Page tree


What is HDF5?

HDF5 is a unique technology suite that makes possible the management of extremely large and complex data collections.


 

The HDF5 technology suite includes:

  • A versatile data model that can represent very complex data objects and a wide variety of metadata.
  • A completely portable file format with no limit on the number or size of data objects in the collection.
  • A software library that runs on a range of computational platforms, from laptops to massively parallel systems, and implements a high-level API with C, C++, Fortran 90, and Java interfaces.
  • A rich set of integrated performance features that allow for access time and storage space optimizations.
  • Tools and applications for managing, manipulating, viewing, and analyzing the data in the collection.
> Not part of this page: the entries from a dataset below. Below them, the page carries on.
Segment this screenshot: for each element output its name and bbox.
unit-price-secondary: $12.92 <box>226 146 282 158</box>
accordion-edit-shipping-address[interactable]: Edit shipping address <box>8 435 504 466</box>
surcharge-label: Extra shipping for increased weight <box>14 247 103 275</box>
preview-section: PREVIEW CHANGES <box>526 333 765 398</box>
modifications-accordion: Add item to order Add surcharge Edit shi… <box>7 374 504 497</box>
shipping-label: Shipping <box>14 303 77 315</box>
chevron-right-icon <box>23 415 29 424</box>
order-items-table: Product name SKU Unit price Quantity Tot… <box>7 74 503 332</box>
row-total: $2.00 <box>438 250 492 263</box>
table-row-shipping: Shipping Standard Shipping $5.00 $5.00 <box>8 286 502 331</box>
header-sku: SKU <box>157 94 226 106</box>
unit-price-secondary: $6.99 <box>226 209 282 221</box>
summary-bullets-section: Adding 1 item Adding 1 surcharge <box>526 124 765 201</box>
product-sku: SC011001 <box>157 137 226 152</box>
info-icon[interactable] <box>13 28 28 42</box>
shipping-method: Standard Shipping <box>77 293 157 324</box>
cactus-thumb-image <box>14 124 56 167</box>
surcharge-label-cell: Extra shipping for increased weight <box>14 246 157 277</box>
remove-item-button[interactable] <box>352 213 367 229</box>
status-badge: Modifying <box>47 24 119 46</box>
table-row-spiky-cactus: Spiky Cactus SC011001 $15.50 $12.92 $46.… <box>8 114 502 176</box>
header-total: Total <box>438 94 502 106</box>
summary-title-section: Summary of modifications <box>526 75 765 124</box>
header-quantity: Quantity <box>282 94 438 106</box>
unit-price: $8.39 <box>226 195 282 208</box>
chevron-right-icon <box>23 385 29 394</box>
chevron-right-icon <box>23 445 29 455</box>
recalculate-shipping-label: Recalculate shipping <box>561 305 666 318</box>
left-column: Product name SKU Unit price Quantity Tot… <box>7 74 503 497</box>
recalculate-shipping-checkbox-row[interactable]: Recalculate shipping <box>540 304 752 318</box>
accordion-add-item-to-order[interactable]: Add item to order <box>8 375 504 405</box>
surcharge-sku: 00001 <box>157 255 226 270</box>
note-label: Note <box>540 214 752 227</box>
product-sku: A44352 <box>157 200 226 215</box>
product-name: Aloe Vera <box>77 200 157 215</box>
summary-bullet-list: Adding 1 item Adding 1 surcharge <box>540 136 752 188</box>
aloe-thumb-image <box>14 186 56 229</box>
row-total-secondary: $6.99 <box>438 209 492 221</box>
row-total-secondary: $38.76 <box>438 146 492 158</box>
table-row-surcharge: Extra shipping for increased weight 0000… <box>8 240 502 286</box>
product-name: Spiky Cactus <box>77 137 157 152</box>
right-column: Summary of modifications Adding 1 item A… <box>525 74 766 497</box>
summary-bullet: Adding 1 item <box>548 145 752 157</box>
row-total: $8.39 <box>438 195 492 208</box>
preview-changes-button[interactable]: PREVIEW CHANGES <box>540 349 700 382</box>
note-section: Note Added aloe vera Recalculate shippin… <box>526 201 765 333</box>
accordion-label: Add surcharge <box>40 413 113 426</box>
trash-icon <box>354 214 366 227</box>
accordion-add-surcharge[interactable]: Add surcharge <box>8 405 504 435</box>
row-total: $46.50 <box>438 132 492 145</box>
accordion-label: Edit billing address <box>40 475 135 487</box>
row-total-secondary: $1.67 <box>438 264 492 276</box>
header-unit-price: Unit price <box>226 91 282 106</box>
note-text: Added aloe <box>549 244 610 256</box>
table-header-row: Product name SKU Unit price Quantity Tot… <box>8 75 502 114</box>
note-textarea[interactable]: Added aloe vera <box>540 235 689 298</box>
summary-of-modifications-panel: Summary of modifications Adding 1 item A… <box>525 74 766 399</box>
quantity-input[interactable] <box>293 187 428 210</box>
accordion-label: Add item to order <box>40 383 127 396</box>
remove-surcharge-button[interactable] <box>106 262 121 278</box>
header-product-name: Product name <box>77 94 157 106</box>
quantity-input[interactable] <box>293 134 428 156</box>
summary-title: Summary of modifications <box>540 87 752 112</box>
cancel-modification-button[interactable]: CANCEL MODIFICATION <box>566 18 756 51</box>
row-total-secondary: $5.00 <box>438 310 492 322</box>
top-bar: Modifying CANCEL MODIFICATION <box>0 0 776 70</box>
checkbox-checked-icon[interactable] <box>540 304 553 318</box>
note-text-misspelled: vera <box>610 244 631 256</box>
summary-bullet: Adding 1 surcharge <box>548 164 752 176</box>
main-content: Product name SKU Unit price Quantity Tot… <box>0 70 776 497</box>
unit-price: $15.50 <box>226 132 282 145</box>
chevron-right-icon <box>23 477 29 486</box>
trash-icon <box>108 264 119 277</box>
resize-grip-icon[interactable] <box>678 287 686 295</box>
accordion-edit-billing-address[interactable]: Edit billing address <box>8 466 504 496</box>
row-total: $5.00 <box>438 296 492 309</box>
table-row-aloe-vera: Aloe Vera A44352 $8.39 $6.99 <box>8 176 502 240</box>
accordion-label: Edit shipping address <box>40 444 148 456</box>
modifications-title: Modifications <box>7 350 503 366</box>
The HDF5 data model, file format, API, library, and tools are open and distributed without charge.

HDF5 Technologies

The HDF5 technology suite is designed to organize, store, discover, access, analyze, share, and preserve diverse, complex data in continuously evolving heterogeneous computing and storage environments.

HDF5 supports all types of data stored digitally, regardless of origin or size. Petabytes of remote sensing data collected by satellites, terabytes of computational results from nuclear testing models, and megabytes of high-resolution MRI brain scans are stored in HDF5 files, together with metadata necessary for efficient data sharing, processing, visualization, and archiving.

The combination of features provided by HDF5 makes it unique:


Unlimited size, extensibility, and portability

  • HDF5 does not limit the size of files or the size or number of objects in a file.
  • The HDF5 format and library are extensible and designed to evolve gracefully to satisfy new demands.
  • HDF5 functionality and data is portable across virtually all computing platforms and is distributed with C, C++, Java, and Fortran90 programming interfaces.

General data model

  • HDF5 has a simple but versatile data model.
  • The HDF5 data model supports complex data relationships and dependencies through its grouping and linking mechanisms.
  • HDF5 accommodates many common types of metadata and arbitrary user-defined metadata.

Unlimited variety of datatypes

  • HDF5 supports a rich set of pre-defined datatypes as well as the creation of an unlimited variety of complex user-defined datatypes.
  • Datatype definitions can be shared among objects in an HDF file, providing a powerful and efficient mechanism for describing data.
  • Datatype definitions include information such as byte order (endian), size, and floating point representation, to fully describe how the data is stored, insuring portability to other platforms.

Flexible, efficient I/O

  • HDF5, through its virtual file layer, offers extremely flexible storage and data transfer capabilities. Standard (Posix), Parallel, and Network I/O file drivers are provided with HDF5.
  • Application developers can write additional file drivers to implement customized data storage or transport capabilities.
  • The parallel I/O driver for HDF5 reduces access times on parallel systems by reading/writing multiple data streams simultaneously.

Flexible data storage

  • HDF5 employs various compression, extensibility, and chunking strategies to improve access, management, and storage efficiency.
  • HDF5 provides for external storage of raw data, allowing raw data to be shared among HDF5 files and/or applications, and often saving disk space.

Data transformation and complex subsetting

  • HDF5 enables datatype and spatial transformation during I/O operations.
  • HDF5 data I/O functions can operate on selected subsets of the data, reducing transferred data volume and improving access speed.